WORK INSTRUCTIONS:
If a line below contains the string "TextEncoder", return that line.

RECORDS TO USE:
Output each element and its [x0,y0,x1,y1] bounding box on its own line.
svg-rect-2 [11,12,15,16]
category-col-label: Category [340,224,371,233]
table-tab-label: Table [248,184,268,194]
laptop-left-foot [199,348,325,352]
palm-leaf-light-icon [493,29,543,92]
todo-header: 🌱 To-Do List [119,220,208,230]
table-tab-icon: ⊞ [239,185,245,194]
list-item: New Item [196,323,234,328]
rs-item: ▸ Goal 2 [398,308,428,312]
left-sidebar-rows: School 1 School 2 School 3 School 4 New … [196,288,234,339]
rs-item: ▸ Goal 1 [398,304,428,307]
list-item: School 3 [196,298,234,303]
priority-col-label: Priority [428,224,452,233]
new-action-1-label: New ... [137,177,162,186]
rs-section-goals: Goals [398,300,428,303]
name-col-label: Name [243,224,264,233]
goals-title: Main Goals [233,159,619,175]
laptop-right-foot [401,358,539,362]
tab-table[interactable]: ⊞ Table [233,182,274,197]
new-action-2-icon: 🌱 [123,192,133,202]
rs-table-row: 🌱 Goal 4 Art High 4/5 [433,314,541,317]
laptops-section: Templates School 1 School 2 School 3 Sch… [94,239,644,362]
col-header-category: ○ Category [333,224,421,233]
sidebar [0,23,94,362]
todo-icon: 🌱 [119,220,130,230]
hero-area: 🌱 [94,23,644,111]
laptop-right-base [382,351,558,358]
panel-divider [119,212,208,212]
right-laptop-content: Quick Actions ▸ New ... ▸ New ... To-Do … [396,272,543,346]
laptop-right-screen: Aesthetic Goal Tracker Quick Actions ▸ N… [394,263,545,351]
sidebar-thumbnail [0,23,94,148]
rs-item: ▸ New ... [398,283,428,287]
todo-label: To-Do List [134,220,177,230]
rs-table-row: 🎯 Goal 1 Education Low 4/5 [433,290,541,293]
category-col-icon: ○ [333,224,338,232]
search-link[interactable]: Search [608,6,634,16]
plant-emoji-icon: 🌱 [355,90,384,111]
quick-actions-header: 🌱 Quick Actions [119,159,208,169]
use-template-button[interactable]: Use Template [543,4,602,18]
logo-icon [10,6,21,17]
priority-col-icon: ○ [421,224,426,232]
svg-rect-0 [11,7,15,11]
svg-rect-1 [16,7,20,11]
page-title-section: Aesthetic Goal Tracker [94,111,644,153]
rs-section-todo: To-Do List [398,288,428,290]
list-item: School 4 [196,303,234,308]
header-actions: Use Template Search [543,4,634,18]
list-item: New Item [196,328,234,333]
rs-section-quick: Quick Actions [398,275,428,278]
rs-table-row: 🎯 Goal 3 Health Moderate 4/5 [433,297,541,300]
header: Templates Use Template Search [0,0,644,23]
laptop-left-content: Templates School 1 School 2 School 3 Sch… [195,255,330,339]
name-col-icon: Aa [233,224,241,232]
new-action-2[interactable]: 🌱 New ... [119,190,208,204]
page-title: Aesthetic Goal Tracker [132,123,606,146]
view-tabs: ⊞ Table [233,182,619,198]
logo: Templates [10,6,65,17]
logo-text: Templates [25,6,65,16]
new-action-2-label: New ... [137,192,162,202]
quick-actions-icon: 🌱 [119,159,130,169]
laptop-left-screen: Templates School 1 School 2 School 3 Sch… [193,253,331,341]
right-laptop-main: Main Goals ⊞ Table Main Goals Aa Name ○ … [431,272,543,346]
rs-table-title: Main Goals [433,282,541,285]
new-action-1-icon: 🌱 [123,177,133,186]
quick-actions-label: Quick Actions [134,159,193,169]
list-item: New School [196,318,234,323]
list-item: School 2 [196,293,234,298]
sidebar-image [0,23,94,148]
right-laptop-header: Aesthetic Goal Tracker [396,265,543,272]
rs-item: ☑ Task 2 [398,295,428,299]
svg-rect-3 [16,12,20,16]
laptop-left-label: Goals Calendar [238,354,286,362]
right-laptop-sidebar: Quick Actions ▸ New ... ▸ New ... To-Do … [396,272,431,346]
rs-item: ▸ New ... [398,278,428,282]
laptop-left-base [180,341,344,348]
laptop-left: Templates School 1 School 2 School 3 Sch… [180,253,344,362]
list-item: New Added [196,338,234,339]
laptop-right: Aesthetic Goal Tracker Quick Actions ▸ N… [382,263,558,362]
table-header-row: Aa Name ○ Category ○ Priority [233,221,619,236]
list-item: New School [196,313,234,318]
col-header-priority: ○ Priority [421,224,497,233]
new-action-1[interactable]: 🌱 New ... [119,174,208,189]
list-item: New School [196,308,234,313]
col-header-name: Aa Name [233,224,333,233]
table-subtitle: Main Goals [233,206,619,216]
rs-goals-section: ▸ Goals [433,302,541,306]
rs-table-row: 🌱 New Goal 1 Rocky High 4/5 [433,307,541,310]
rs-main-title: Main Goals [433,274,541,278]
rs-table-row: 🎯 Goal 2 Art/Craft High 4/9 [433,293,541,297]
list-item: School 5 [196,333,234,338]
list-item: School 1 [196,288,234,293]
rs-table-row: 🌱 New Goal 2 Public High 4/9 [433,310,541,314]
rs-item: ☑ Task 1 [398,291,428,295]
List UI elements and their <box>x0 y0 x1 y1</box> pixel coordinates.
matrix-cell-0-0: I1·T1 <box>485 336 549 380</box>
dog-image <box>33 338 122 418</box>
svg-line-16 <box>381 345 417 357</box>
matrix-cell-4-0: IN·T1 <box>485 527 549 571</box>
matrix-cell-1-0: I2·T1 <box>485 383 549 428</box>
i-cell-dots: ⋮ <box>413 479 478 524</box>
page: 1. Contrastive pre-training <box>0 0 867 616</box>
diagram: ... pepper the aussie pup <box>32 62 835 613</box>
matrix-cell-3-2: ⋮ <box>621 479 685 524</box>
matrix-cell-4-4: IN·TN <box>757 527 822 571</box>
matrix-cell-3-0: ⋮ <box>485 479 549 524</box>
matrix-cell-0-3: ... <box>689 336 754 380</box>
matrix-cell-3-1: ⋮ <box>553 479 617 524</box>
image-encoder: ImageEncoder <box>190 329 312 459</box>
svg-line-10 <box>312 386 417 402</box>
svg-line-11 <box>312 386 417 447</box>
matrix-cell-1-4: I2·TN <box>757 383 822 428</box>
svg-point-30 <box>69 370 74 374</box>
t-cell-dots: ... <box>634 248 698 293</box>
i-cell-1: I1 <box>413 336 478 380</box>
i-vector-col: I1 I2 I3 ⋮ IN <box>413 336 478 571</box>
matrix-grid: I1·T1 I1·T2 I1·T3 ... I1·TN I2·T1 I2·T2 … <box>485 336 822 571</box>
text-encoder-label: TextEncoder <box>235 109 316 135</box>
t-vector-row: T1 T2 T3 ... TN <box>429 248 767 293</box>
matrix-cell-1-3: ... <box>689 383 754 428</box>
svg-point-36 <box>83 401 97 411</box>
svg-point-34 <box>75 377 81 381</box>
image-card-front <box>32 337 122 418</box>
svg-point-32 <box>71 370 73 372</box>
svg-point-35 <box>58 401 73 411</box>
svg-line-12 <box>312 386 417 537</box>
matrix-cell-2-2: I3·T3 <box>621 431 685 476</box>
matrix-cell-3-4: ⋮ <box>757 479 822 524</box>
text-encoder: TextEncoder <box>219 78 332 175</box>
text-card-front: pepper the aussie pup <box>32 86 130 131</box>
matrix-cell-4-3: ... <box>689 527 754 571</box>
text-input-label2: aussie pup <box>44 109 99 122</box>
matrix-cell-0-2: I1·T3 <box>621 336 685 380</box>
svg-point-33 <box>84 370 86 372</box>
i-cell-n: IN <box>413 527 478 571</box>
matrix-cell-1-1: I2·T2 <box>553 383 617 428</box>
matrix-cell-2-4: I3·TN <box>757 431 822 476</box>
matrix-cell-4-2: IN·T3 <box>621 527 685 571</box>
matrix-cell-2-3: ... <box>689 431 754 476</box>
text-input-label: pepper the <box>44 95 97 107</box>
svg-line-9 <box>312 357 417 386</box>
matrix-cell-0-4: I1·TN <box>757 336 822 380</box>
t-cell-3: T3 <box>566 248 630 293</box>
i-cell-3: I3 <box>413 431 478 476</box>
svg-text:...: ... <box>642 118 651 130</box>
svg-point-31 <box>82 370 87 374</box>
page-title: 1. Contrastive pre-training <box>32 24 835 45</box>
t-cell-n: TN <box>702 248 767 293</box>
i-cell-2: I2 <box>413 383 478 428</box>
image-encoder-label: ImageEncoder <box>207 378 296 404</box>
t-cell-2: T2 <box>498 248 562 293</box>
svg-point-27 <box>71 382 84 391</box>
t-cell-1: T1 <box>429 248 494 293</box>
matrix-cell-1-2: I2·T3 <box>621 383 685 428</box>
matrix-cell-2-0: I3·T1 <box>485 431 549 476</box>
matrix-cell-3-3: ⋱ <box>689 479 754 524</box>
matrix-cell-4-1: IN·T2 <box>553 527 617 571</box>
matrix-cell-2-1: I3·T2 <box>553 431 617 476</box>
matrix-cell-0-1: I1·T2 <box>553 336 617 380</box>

SOLUTION TO THE EXERCISE:
text-encoder-label: TextEncoder <box>235 109 316 135</box>
text-encoder: TextEncoder <box>219 78 332 175</box>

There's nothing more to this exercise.